In 1992, Paula helped her team qualify for the Olympic Games for the first time. Brazil finished in seventh place at the Barcelona Olympics.

In 1993, Paula went to Associação Atlética Ponte Preta, where she played along with Hortência and won the World Championship for clubs. After discussions with Hortência, Paula returned to Piracicaba.

In 1994, Paula won the women's world basketball championship in Australia, making Brazil the only country other than the Soviet Union or the United States to win the title (Australia became the fourth in 2006), and was named the most valuable player of that tournament. In 1996, she won a silver medal at the Atlanta Olympics, and retired from the national team after winning the 1997 FIBA Americas Championship for Women. She still played for clubs before retiring in 2000.
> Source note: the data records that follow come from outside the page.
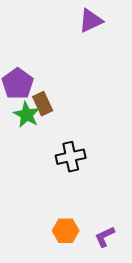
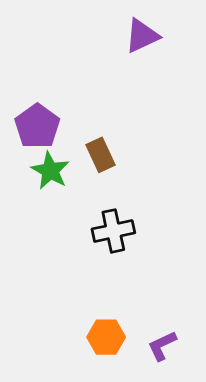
brown rectangle: (43, 104) -> (100, 155), moved

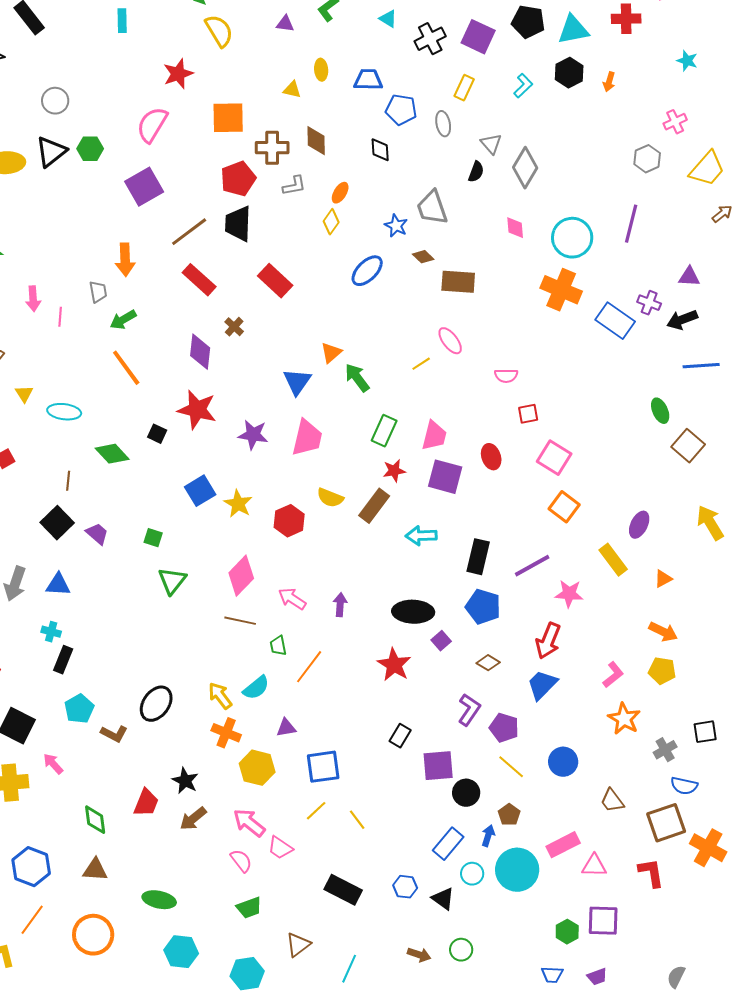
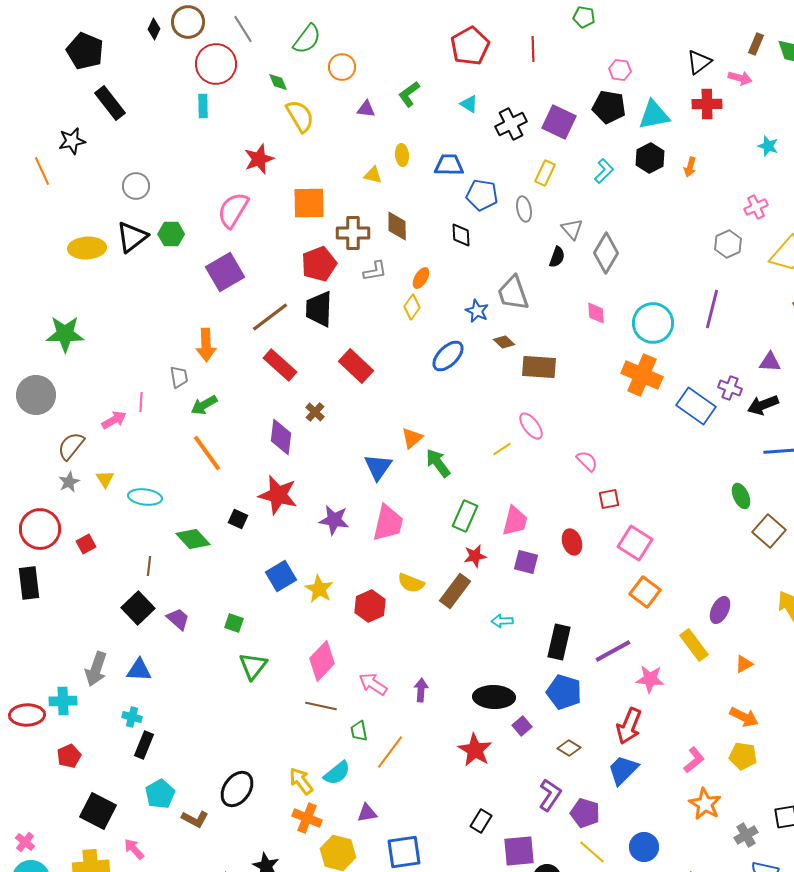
pink arrow: (33, 299) -> (114, 420), moved, turned -115
pink semicircle: (506, 376) -> (587, 461), turned -135
purple square: (445, 477) -> (526, 562), size x0.7
cyan arrow: (421, 536) -> (502, 621), size x0.7

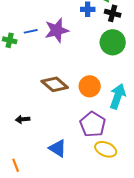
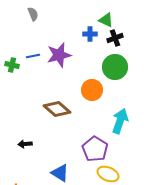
black cross: (113, 13) -> (115, 38), turned -35
orange circle: (90, 86) -> (92, 90), moved

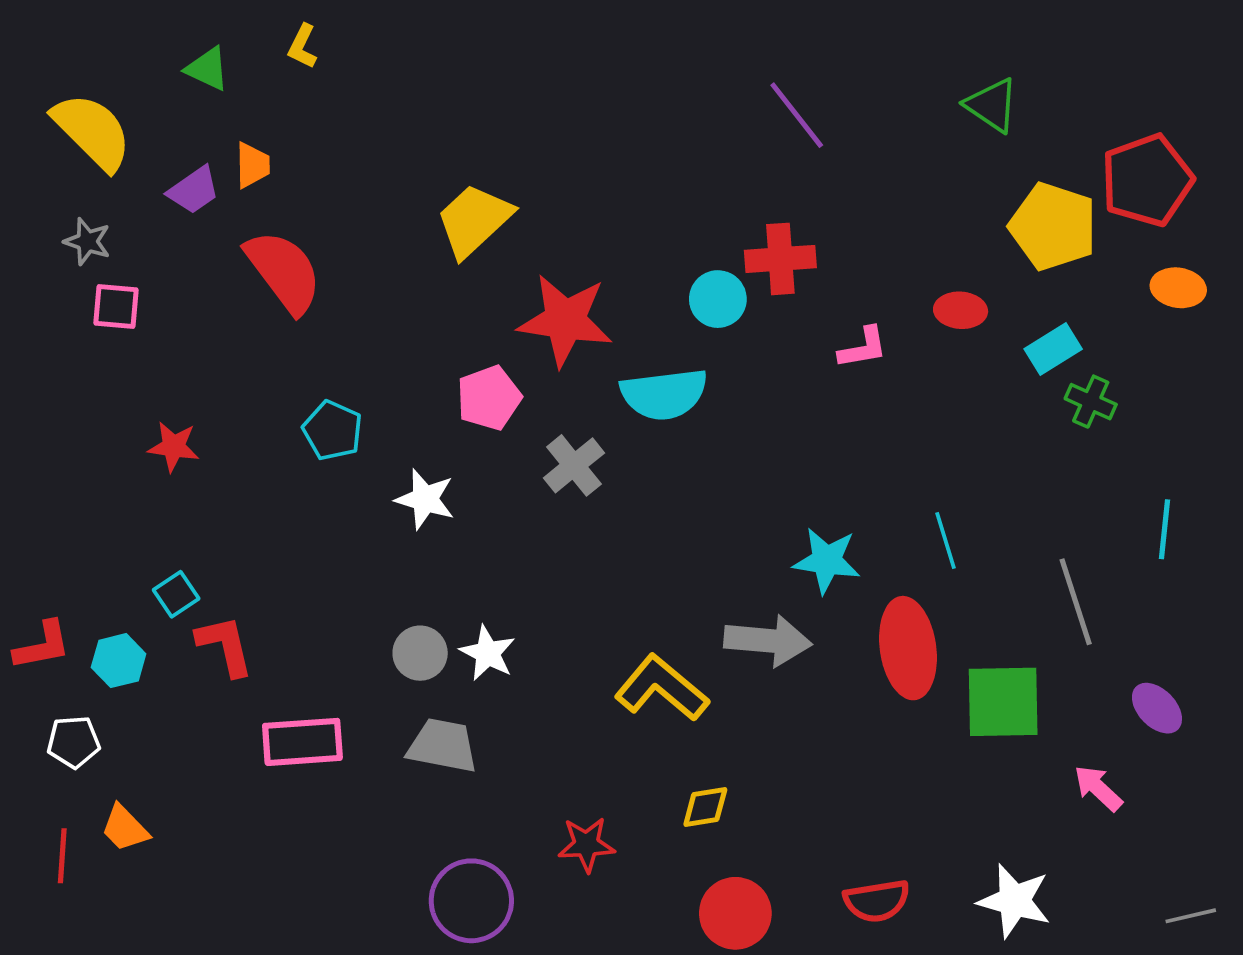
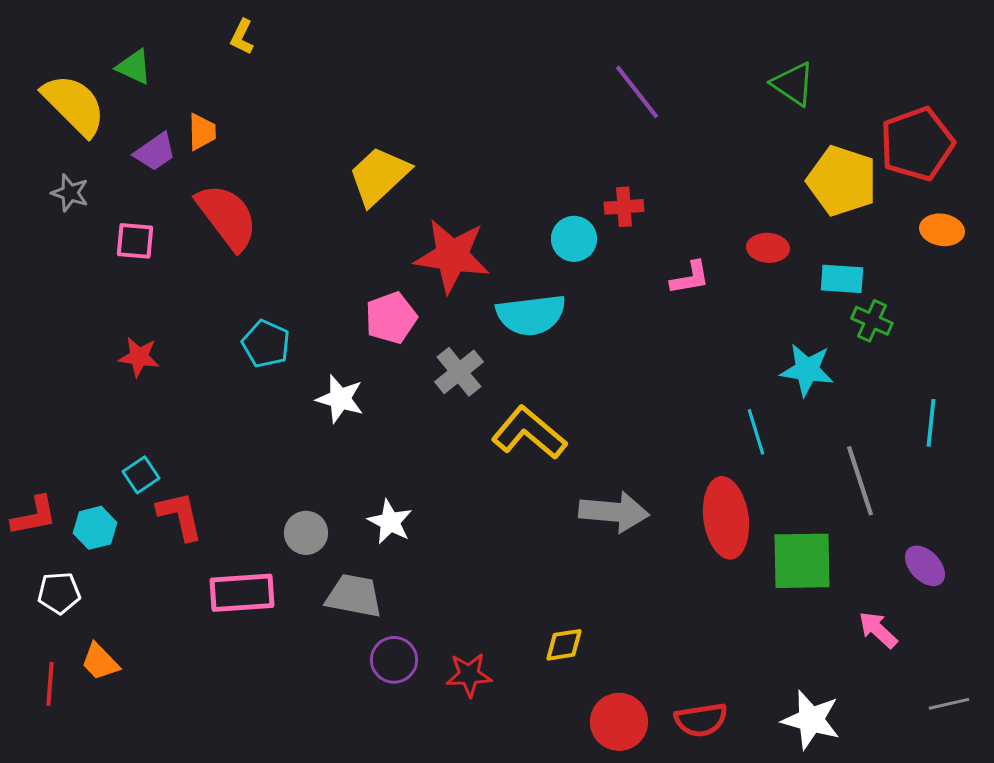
green triangle: (207, 69) -> (134, 67), moved
red cross: (780, 259) -> (624, 207), size x0.7
pink square: (116, 307) -> (135, 241), moved
cyan rectangle: (1053, 349) -> (842, 279), turned 36
cyan star: (827, 560) -> (807, 370), moved
gray circle: (420, 653) -> (306, 533), moved
yellow L-shape: (662, 688) -> (529, 433), moved
purple circle: (471, 901) -> (394, 660), moved, size x0.7
red circle: (735, 913) -> (619, 722), moved
gray line: (1191, 916) -> (949, 704), moved

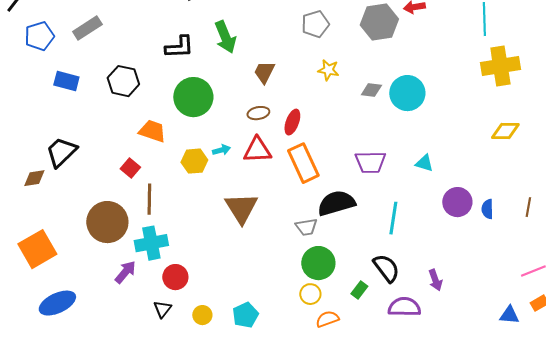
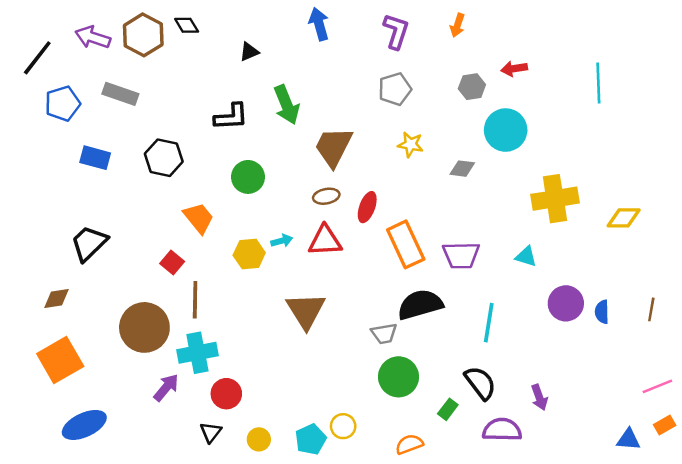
gray hexagon: (379, 22) -> (472, 87), size x0.6
gray rectangle: (87, 28) -> (120, 94), turned 52
yellow cross: (500, 66) -> (555, 199), moved
brown trapezoid: (264, 72) -> (333, 147), size x1.5
cyan circle: (407, 93) -> (506, 130), moved
green circle: (193, 97) -> (248, 177), size x0.7
orange trapezoid: (152, 131) -> (199, 218), turned 32
orange rectangle: (303, 163) -> (406, 244), moved
brown diamond: (34, 178) -> (57, 299), moved
yellow circle: (310, 294) -> (343, 426), moved

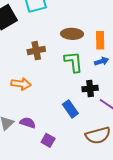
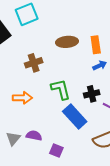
green L-shape: (74, 62) -> (61, 89), moved
blue rectangle: (70, 109) -> (75, 117), size x1.4

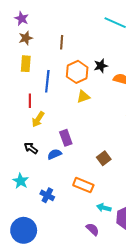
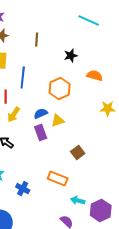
black star: (101, 66) -> (71, 56), moved
orange hexagon: (77, 72) -> (60, 89), moved
yellow triangle: (83, 97) -> (58, 121), moved
blue semicircle: (54, 154) -> (41, 114), moved

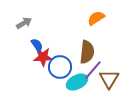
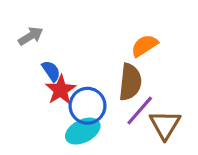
orange semicircle: (96, 18) -> (144, 46), moved
red star: (43, 57) -> (61, 90), turned -30
cyan ellipse: (77, 82) -> (83, 131), moved

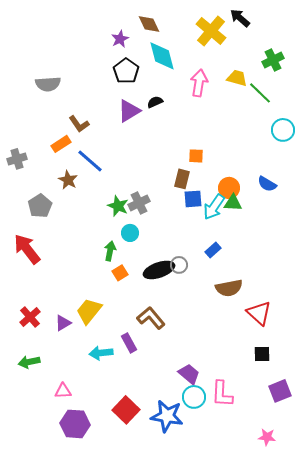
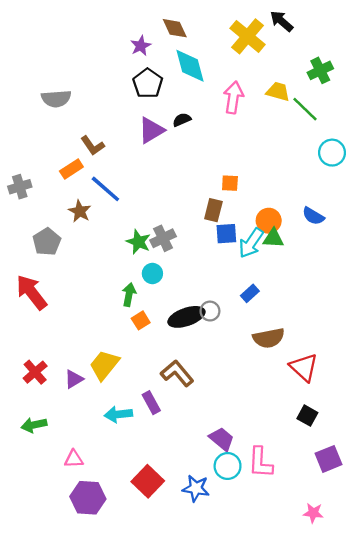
black square: (262, 354) -> (307, 416), turned 30
blue star: (167, 416) -> (196, 488), size x0.7

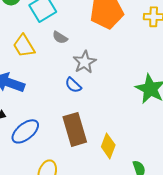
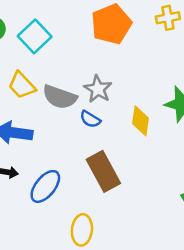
gray semicircle: (60, 37) -> (60, 97), moved, size x1.8
yellow diamond: (108, 146) -> (140, 121), moved

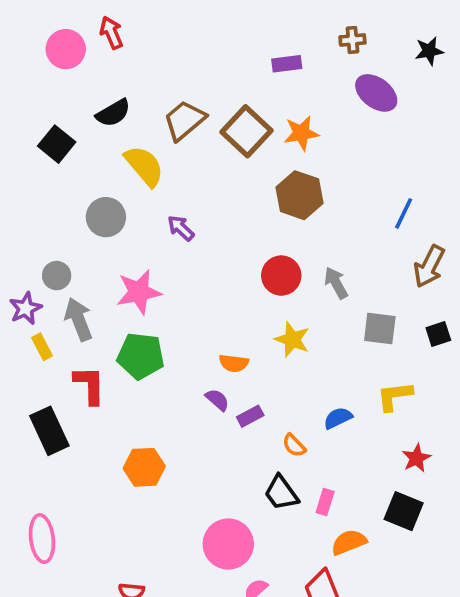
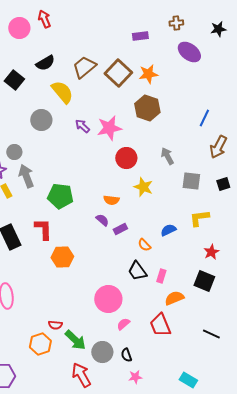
red circle: (281, 276) -> (126, 158), moved
pink star: (139, 292) -> (109, 128), moved
red L-shape: (89, 385) -> (43, 229), moved

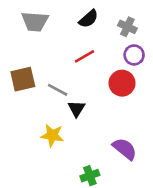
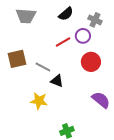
purple circle: (134, 55) -> (83, 36), moved
black triangle: (76, 109) -> (57, 81), turned -40
purple semicircle: (125, 149) -> (101, 100), moved

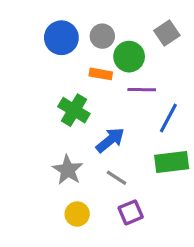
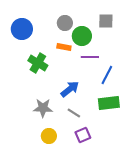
gray square: (167, 33) -> (106, 21), turned 35
blue circle: (61, 38) -> (22, 29), moved
green cross: (74, 110) -> (38, 63), moved
gray star: (68, 170) -> (43, 108), turned -30

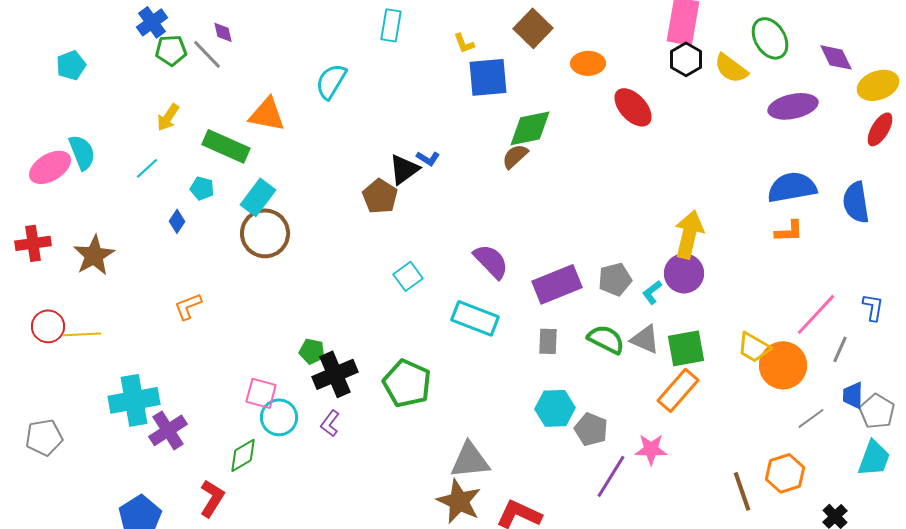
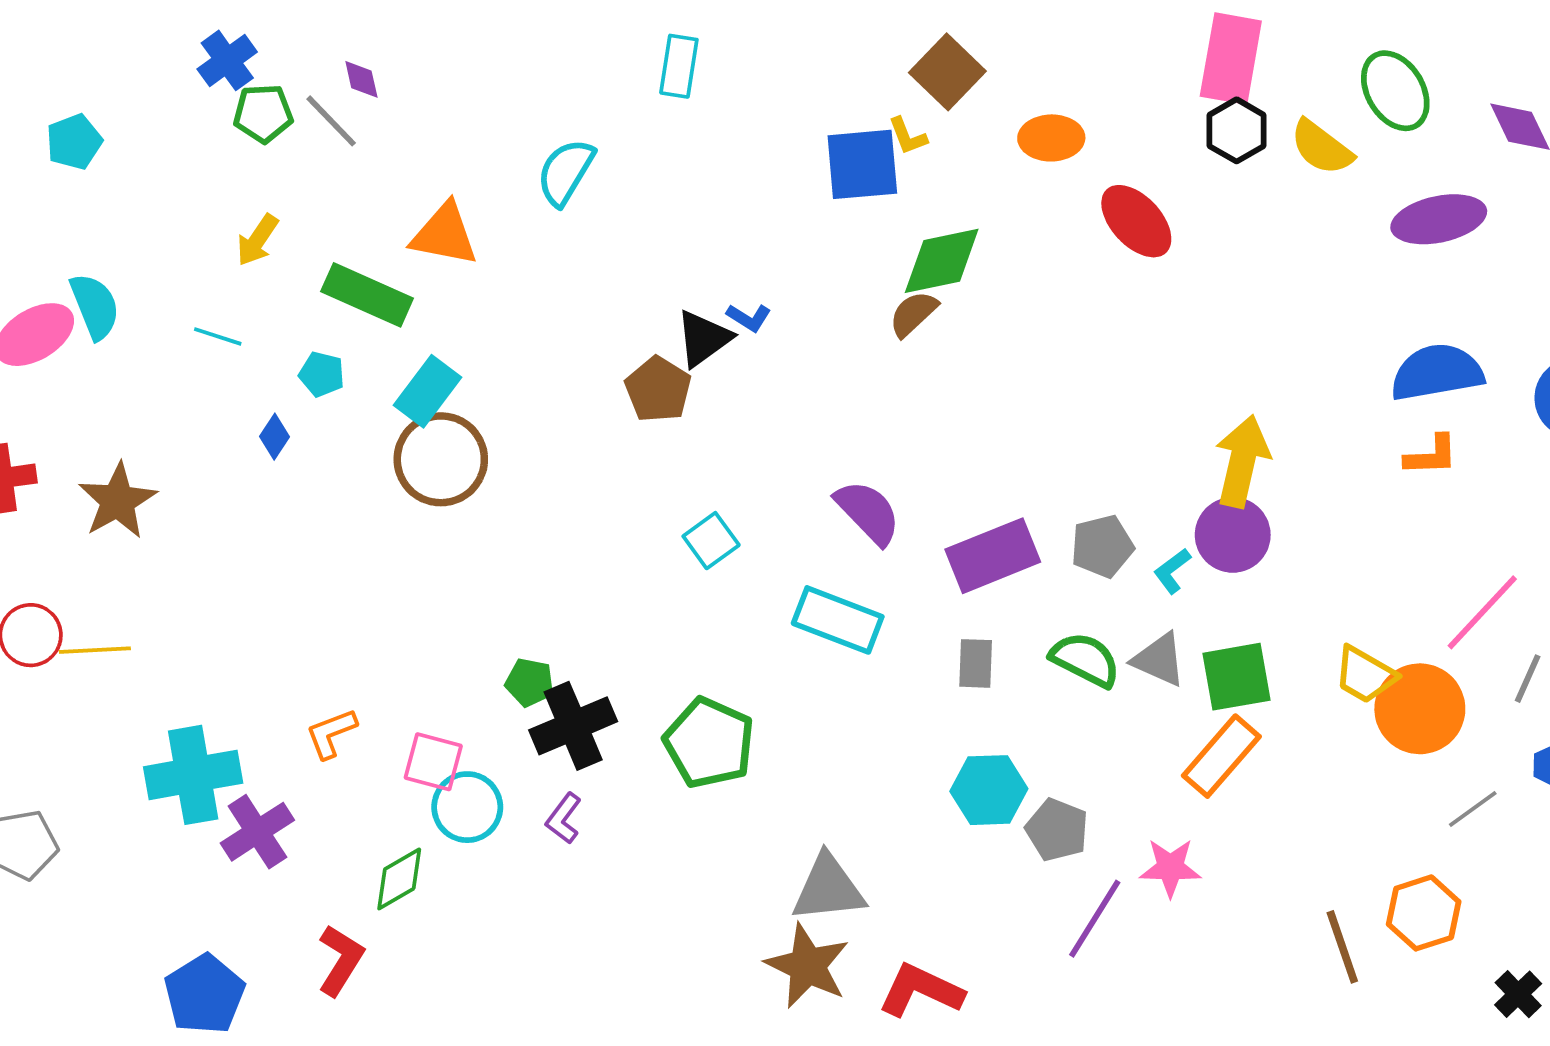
yellow L-shape: (464, 43) -> (908, 136), moved
cyan line: (147, 168) -> (218, 336), turned 60
orange L-shape: (188, 306) -> (331, 733), moved

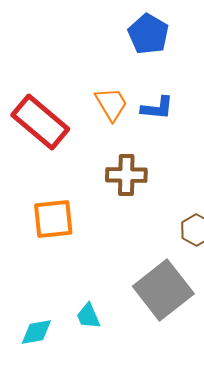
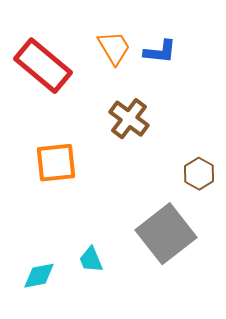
brown cross: (126, 175) -> (129, 119), turned 36

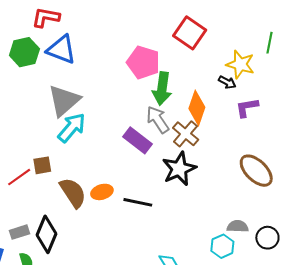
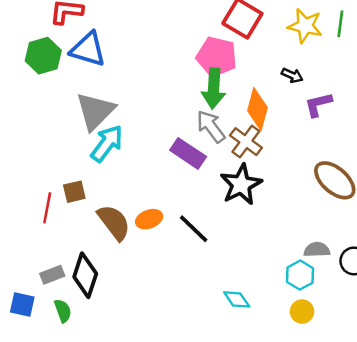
pink pentagon: (143, 62) -> (217, 57), moved
yellow star: (240, 64) -> (305, 26), moved
red line: (19, 177) -> (47, 208), turned -40
black line: (138, 202) -> (194, 229), turned 36

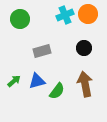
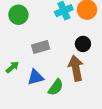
green arrow: (14, 81) -> (12, 67), moved
brown arrow: (85, 84) -> (76, 68), moved

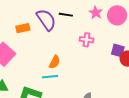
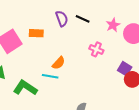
purple semicircle: (46, 20) -> (62, 19), size x0.7
orange rectangle: (23, 28) -> (36, 33), moved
After retirement, Paula became an entrepreneur, director of the Centro Olímpico do Ibirapuera, and worked for a while in the Brazilian Ministry of Sports. She also commentated the basketball tournaments of the 2011 Pan American Games and 2012 Summer Olympics for Rede Record, the NBA playoffs and All-Star Game for Space in 2014 and 2015, and the 2016 Summer Olympics for ESPN Brasil.